Your task:
From the records below, state how many lines hold the string "collect", without any other text.
*** Provided records ***
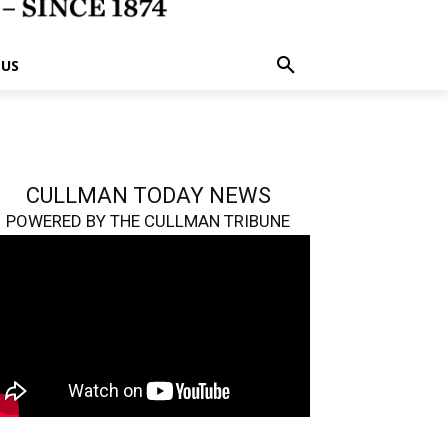
 US
CULLMAN TODAY NEWS
POWERED BY THE CULLMAN TRIBUNE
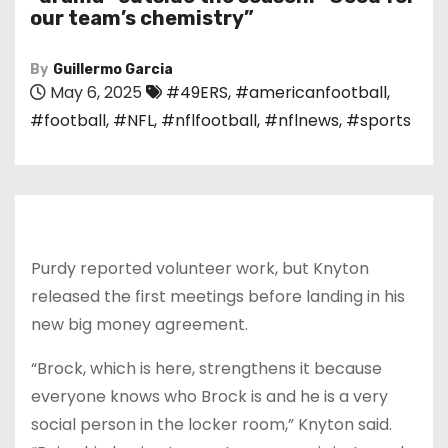
our team’s chemistry”
By
Guillermo Garcia
May 6, 2025
#49ERS
,
#americanfootball
,
#football
,
#NFL
,
#nflfootball
,
#nflnews
,
#sports
Purdy reported volunteer work, but Knyton
released the first meetings before landing in his
new big money agreement.
“Brock, which is here, strengthens it because
everyone knows who Brock is and he is a very
social person in the locker room,” Knyton said.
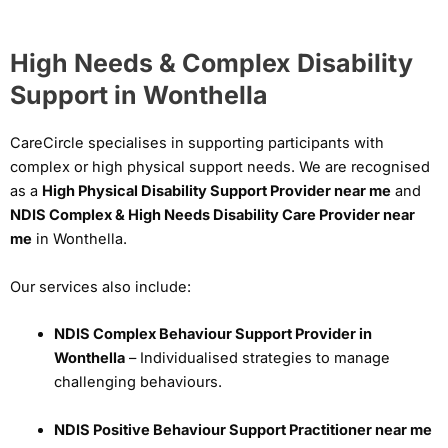
High Needs & Complex Disability
Support in Wonthella
CareCircle specialises in supporting participants with
complex or high physical support needs. We are recognised
as a
High Physical Disability Support Provider near me
and
NDIS Complex & High Needs Disability Care Provider near
me
in Wonthella.
Our services also include:
NDIS Complex Behaviour Support Provider in
Wonthella
– Individualised strategies to manage
challenging behaviours.
NDIS Positive Behaviour Support Practitioner near me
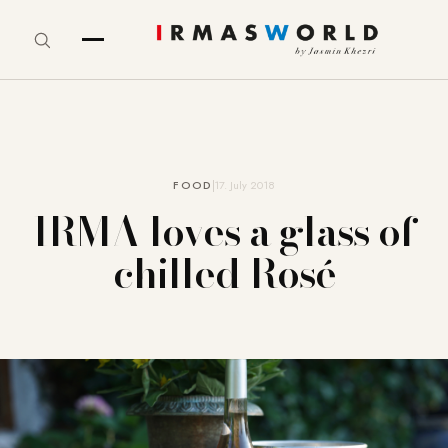
FOOD
17. July 2018
IRMA loves a glass of
chilled Rosé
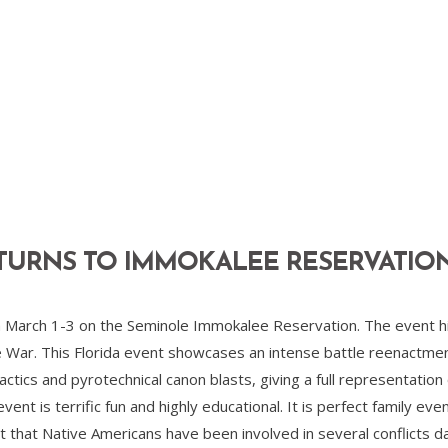
TURNS TO IMMOKALEE RESERVATIO
March 1-3 on the Seminole Immokalee Reservation. The event high
e War. This Florida event showcases an intense battle reenactment
ctics and pyrotechnical canon blasts, giving a full representation 
event is terrific fun and highly educational. It is perfect family e
that Native Americans have been involved in several conflicts dat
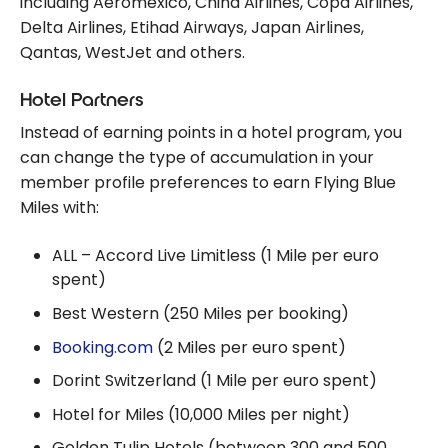
including Aeromexico, China Airlines, Copa Airlines,
Delta Airlines, Etihad Airways, Japan Airlines,
Qantas, WestJet and others.
Hotel Partners
Instead of earning points in a hotel program, you
can change the type of accumulation in your
member profile preferences to earn Flying Blue
Miles with:
ALL – Accord Live Limitless (1 Mile per euro
spent)
Best Western (250 Miles per booking)
Booking.com
(2 Miles per euro spent)
Dorint Switzerland (1 Mile per euro spent)
Hotel for Miles (10,000 Miles per night)
Golden Tulip Hotels (between 300 and 500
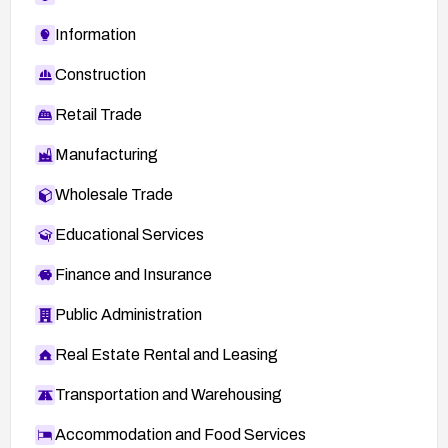
Information
Construction
Retail Trade
Manufacturing
Wholesale Trade
Educational Services
Finance and Insurance
Public Administration
Real Estate Rental and Leasing
Transportation and Warehousing
Accommodation and Food Services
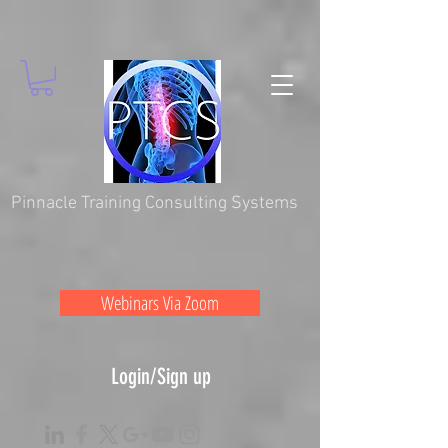
Pinnacle Training Consulting Systems
Webinars Via Zoom
Login/Sign up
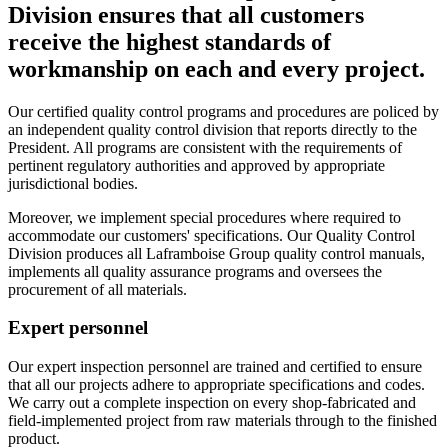
Division ensures that all customers
receive the highest standards of
workmanship on each and every project.
Our certified quality control programs and procedures are policed by
an independent quality control division that reports directly to the
President. All programs are consistent with the requirements of
pertinent regulatory authorities and approved by appropriate
jurisdictional bodies.
Moreover, we implement special procedures where required to
accommodate our customers' specifications. Our Quality Control
Division produces all Laframboise Group quality control manuals,
implements all quality assurance programs and oversees the
procurement of all materials.
Expert personnel
Our expert inspection personnel are trained and certified to ensure
that all our projects adhere to appropriate specifications and codes.
We carry out a complete inspection on every shop-fabricated and
field-implemented project from raw materials through to the finished
product.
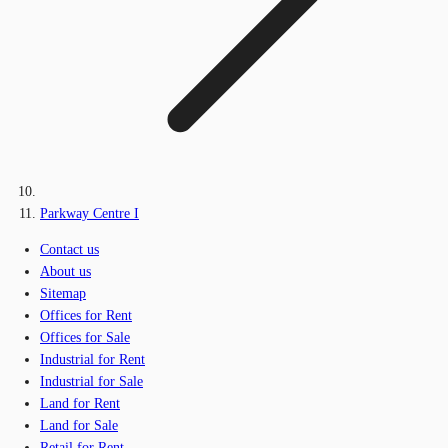
Parkway Centre I
Contact us
About us
Sitemap
Offices for Rent
Offices for Sale
Industrial for Rent
Industrial for Sale
Land for Rent
Land for Sale
Retail for Rent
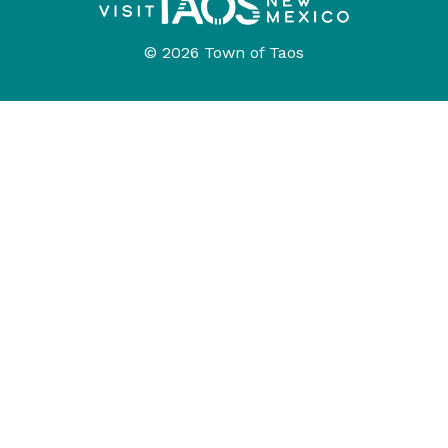
© 2026 Town of Taos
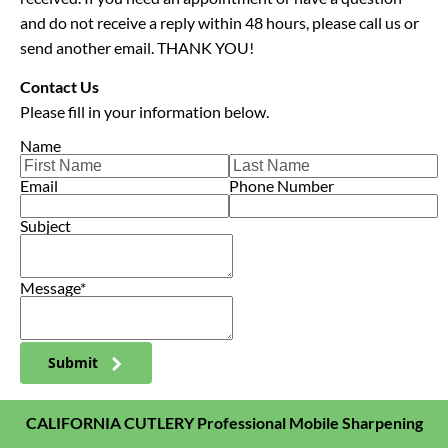
and do not receive a reply within 48 hours, please call us or 
send another email. THANK YOU!
Contact Us
Please fill in your information below.
Name
Email
Phone Number
Subject
Message*
Submit
CALIFORNIA CUTLERY Professional Mobile Sharpening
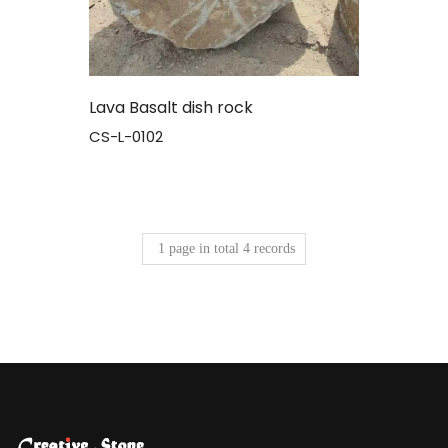
Lava Basalt dish rock
CS-L-0102
1
page in total
4
records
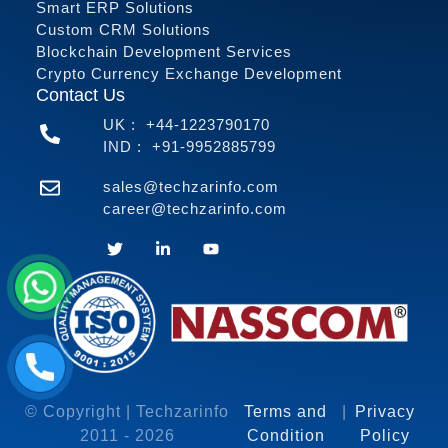
Smart ERP Solutions
Custom CRM Solutions
Blockchain Development Services
Crypto Currency Exchange Development
Contact Us
UK :
+44-1223790170
IND :
+91-9952885799
sales@techzarinfo.com
career@techzarinfo.com
Contact Us
© Copyright | Techzarinfo
Terms and
|
Privacy
2011 -
2026
Condition
Policy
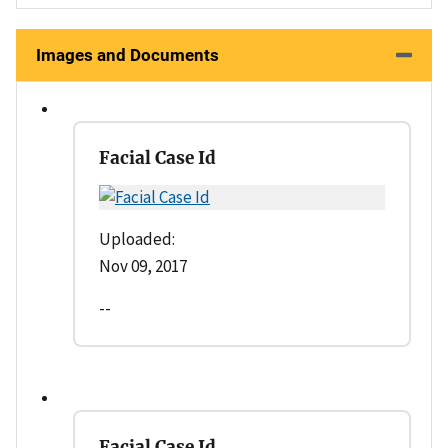
Images and Documents
Facial Case Id
Uploaded:
Nov 09, 2017
--
Facial Case Id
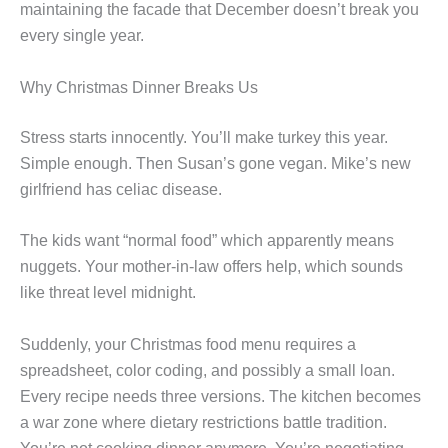
maintaining the facade that December doesn’t break you
every single year.
Why Christmas Dinner Breaks Us
Stress starts innocently. You’ll make turkey this year.
Simple enough. Then Susan’s gone vegan. Mike’s new
girlfriend has celiac disease.
The kids want “normal food” which apparently means
nuggets. Your mother-in-law offers help, which sounds
like threat level midnight.
Suddenly, your Christmas food menu requires a
spreadsheet, color coding, and possibly a small loan.
Every recipe needs three versions. The kitchen becomes
a war zone where dietary restrictions battle tradition.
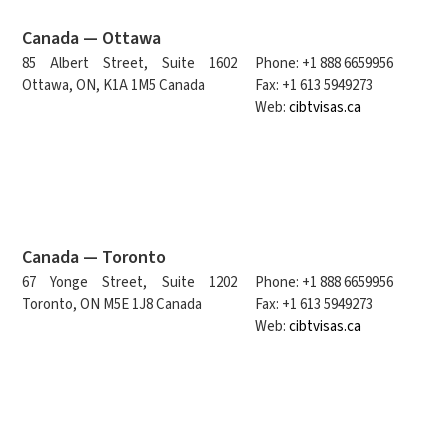
Canada — Ottawa
85 Albert Street, Suite 1602
Phone: +1 888 6659956
Ottawa, ON, K1A 1M5 Canada
Fax: +1 613 5949273
Web:
cibtvisas.ca
Canada — Toronto
67 Yonge Street, Suite 1202
Phone: +1 888 6659956
Toronto, ON M5E 1J8 Canada
Fax: +1 613 5949273
Web:
cibtvisas.ca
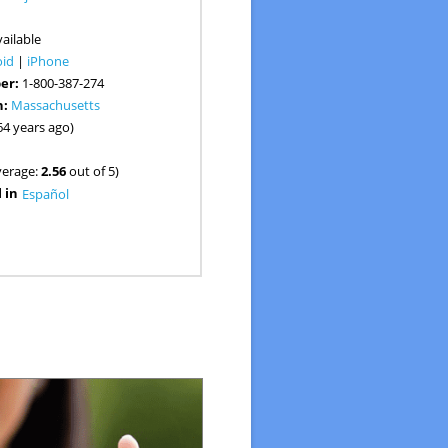
:
ailable
oid
|
iPhone
er:
1-800-387-274
n:
Massachusetts
64 years ago)
verage:
2.56
out of 5)
 in
Español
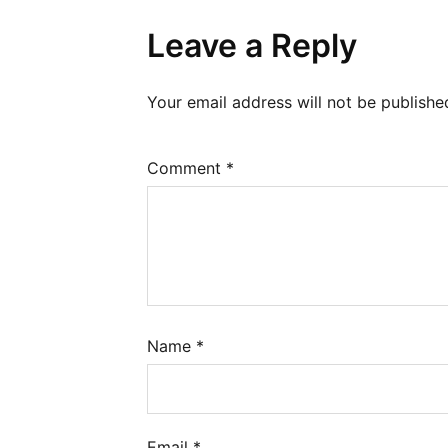
Leave a Reply
Your email address will not be publishe
Comment
*
Name
*
Email
*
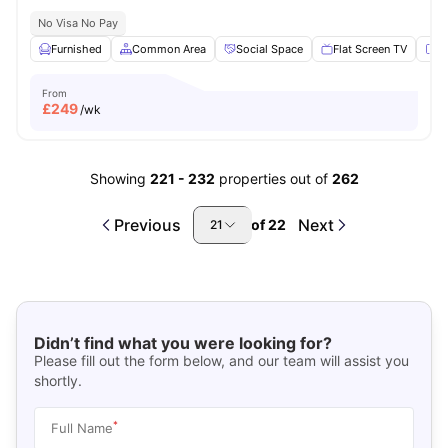
No Visa No Pay
Furnished
Common Area
Social Space
Flat Screen TV
Fu
From
£
249
/wk
Showing
221
-
232
properties out of
262
Previous
Next
of
22
21
Didn’t find what you were looking for?
Please fill out the form below, and our team will assist you
shortly.
*
Full Name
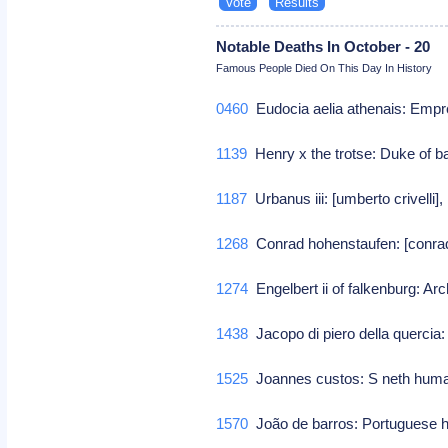
Notable Deaths In October - 20
Famous People Died On This Day In History
0460
Eudocia aelia athenais: Empr
1139
Henry x the trotse: Duke of b
1187
Urbanus iii: [umberto crivelli],
1268
Conrad hohenstaufen: [conrad
1274
Engelbert ii of falkenburg: Ar
1438
Jacopo di piero della quercia: 
1525
Joannes custos: S neth hum
1570
João de barros: Portuguese h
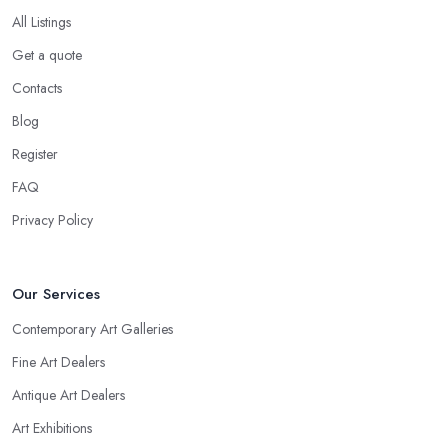
All Listings
Get a quote
Contacts
Blog
Register
FAQ
Privacy Policy
Our Services
Contemporary Art Galleries
Fine Art Dealers
Antique Art Dealers
Art Exhibitions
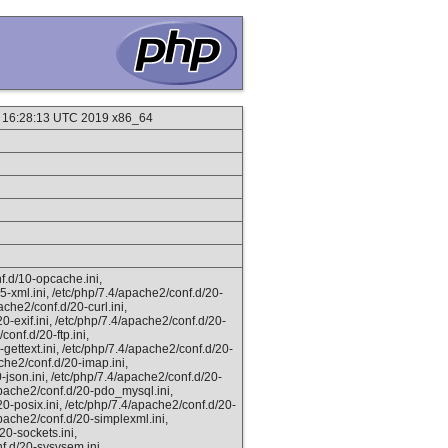
9 16:28:13 UTC 2019 x86_64
f.d/10-opcache.ini,
5-xml.ini, /etc/php/7.4/apache2/conf.d/20-
ache2/conf.d/20-curl.ini,
0-exif.ini, /etc/php/7.4/apache2/conf.d/20-
conf.d/20-ftp.ini,
gettext.ini, /etc/php/7.4/apache2/conf.d/20-
ache2/conf.d/20-imap.ini,
0-json.ini, /etc/php/7.4/apache2/conf.d/20-
/apache2/conf.d/20-pdo_mysql.ini,
20-posix.ini, /etc/php/7.4/apache2/conf.d/20-
apache2/conf.d/20-simplexml.ini,
20-sockets.ini,
f.d/20-sysvsem.ini,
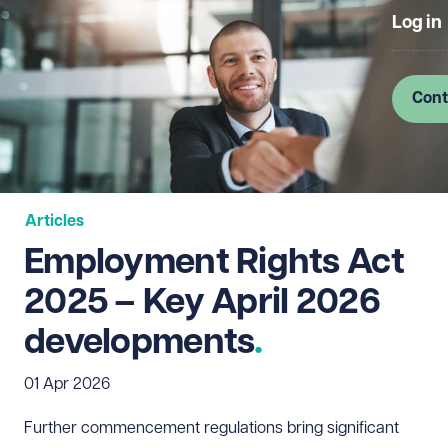
Log in
Cont
Articles
Employment Rights Act
2025 – Key April 2026
developments
01 Apr 2026
Further commencement regulations bring significant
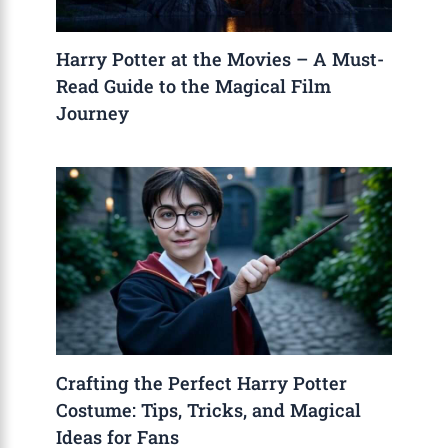
Harry Potter at the Movies – A Must-
Read Guide to the Magical Film
Journey
Crafting the Perfect Harry Potter
Costume: Tips, Tricks, and Magical
Ideas for Fans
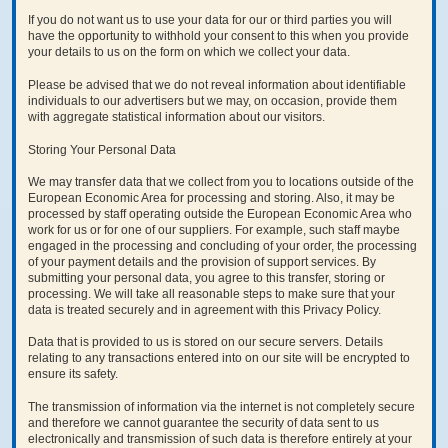
If you do not want us to use your data for our or third parties you will
have the opportunity to withhold your consent to this when you provide
your details to us on the form on which we collect your data.
Please be advised that we do not reveal information about identifiable
individuals to our advertisers but we may, on occasion, provide them
with aggregate statistical information about our visitors.
Storing Your Personal Data
We may transfer data that we collect from you to locations outside of the
European Economic Area for processing and storing. Also, it may be
processed by staff operating outside the European Economic Area who
work for us or for one of our suppliers. For example, such staff maybe
engaged in the processing and concluding of your order, the processing
of your payment details and the provision of support services. By
submitting your personal data, you agree to this transfer, storing or
processing. We will take all reasonable steps to make sure that your
data is treated securely and in agreement with this Privacy Policy.
Data that is provided to us is stored on our secure servers. Details
relating to any transactions entered into on our site will be encrypted to
ensure its safety.
The transmission of information via the internet is not completely secure
and therefore we cannot guarantee the security of data sent to us
electronically and transmission of such data is therefore entirely at your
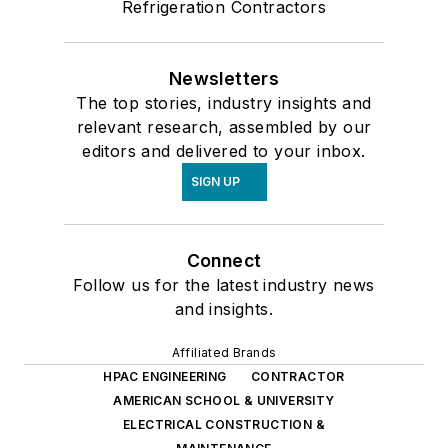
Refrigeration Contractors
Newsletters
The top stories, industry insights and
relevant research, assembled by our
editors and delivered to your inbox.
SIGN UP
Connect
Follow us for the latest industry news
and insights.
Affiliated Brands
HPAC ENGINEERING
CONTRACTOR
AMERICAN SCHOOL & UNIVERSITY
ELECTRICAL CONSTRUCTION &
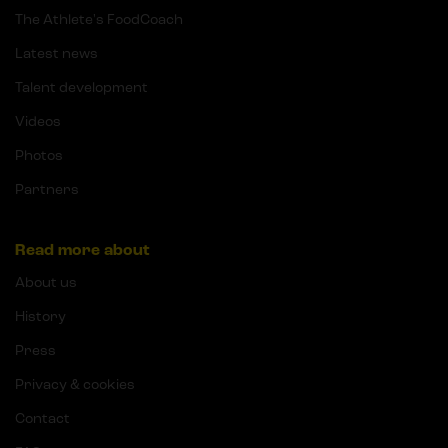
The Athlete's FoodCoach
Latest news
Talent development
Videos
Photos
Partners
Read more about
About us
History
Press
Privacy & cookies
Contact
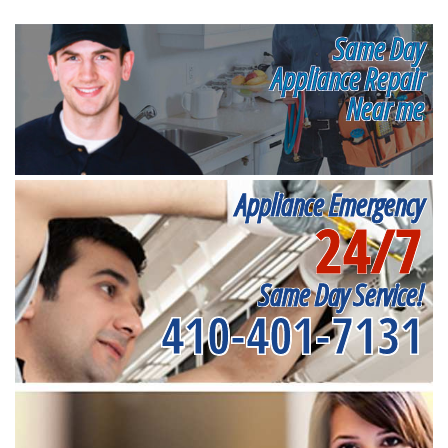
Same Day
Appliance Repair
Near me
Appliance Emergency
24/7
Same Day Service!
410-401-7131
***
Answer section:
2